#### Exercise requirements
What is needed is a word-for-word copy of all the entries, minus the pictures.

** Supplied material follows **

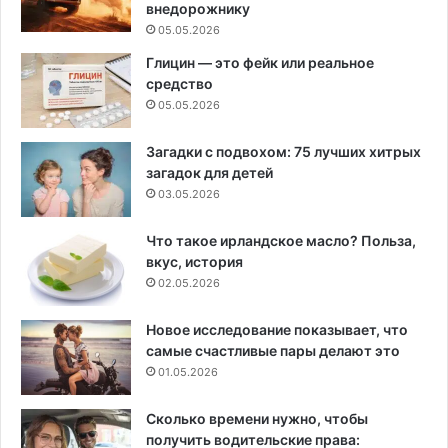
внедорожнику
05.05.2026
Глицин — это фейк или реальное
средство
05.05.2026
Загадки с подвохом: 75 лучших хитрых
загадок для детей
03.05.2026
Что такое ирландское масло? Польза,
вкус, история
02.05.2026
Новое исследование показывает, что
самые счастливые пары делают это
01.05.2026
Сколько времени нужно, чтобы
получить водительские права:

** End of Supplied material **

#### Solution for this problem
внедорожнику
05.05.2026
Глицин — это фейк или реальное
средство
05.05.2026
Загадки с подвохом: 75 лучших хитрых
загадок для детей
03.05.2026
Что такое ирландское масло? Польза,
вкус, история
02.05.2026
Новое исследование показывает, что
самые счастливые пары делают это
01.05.2026
Сколько времени нужно, чтобы
получить водительские права:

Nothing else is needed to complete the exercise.